Filter the listing and keep only the lines with the word "Kundli".

-- Opening Marker --

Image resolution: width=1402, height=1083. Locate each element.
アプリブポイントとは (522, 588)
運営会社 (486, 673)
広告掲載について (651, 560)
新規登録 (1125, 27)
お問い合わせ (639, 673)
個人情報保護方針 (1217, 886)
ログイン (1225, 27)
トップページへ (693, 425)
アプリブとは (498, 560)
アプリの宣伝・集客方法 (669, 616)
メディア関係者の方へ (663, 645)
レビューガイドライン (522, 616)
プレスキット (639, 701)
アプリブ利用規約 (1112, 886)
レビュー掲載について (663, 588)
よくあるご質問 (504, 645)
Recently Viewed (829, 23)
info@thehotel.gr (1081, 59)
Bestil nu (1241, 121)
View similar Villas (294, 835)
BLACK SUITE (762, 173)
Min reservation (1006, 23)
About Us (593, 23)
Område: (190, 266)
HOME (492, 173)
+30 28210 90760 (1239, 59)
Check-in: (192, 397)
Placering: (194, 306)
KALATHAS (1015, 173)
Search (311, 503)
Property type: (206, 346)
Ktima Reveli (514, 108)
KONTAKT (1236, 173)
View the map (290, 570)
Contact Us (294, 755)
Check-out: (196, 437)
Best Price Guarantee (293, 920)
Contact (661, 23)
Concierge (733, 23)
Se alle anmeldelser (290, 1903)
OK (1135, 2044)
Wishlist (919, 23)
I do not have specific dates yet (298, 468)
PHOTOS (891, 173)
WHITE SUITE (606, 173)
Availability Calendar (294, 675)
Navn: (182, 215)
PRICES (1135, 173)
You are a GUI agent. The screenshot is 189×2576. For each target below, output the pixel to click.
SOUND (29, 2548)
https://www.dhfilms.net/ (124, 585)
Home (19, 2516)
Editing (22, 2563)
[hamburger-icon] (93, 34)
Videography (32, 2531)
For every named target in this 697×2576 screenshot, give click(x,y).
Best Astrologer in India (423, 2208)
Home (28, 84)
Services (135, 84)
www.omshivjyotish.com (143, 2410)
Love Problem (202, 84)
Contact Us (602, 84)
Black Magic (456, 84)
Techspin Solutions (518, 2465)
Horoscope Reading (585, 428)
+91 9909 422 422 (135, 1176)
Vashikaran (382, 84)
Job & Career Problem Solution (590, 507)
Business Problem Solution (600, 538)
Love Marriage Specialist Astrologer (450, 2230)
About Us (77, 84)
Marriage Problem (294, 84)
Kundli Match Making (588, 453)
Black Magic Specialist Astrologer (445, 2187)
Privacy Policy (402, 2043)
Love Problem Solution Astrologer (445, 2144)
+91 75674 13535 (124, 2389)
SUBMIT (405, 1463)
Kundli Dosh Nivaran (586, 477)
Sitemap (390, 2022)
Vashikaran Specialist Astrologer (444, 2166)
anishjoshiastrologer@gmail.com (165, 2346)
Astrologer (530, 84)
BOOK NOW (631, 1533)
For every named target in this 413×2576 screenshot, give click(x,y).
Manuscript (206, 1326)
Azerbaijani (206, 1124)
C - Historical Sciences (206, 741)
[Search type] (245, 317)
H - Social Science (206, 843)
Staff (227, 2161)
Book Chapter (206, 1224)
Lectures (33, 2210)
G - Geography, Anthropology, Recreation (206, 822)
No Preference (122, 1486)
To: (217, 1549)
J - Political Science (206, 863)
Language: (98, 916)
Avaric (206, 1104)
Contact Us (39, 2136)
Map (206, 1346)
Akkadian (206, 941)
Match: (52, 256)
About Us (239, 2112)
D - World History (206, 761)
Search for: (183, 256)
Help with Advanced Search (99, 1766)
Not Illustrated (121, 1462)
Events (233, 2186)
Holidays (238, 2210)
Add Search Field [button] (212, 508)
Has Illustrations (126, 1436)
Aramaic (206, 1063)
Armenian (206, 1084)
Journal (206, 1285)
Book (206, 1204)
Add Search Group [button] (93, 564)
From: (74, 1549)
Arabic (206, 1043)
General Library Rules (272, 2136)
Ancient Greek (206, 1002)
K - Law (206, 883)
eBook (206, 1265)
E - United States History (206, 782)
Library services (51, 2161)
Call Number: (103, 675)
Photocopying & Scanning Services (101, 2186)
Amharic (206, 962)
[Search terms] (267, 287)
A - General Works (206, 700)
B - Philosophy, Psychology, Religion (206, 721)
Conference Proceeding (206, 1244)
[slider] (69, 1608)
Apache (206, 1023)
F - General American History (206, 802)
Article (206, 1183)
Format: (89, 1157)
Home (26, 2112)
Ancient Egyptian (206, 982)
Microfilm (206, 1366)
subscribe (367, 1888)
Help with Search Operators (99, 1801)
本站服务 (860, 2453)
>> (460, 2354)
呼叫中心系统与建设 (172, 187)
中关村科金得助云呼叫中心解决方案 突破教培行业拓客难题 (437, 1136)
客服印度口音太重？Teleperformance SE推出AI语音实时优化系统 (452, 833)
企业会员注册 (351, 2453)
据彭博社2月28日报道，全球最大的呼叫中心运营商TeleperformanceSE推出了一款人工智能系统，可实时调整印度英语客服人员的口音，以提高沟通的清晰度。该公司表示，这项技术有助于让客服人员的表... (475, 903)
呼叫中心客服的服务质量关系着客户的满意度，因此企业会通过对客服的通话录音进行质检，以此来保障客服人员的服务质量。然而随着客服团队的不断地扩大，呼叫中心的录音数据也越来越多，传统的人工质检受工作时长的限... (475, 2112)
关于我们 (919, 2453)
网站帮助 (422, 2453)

-- Closing Marker --

§ **Exercise output**:
Kundli Match Making (588, 453)
Kundli Dosh Nivaran (586, 477)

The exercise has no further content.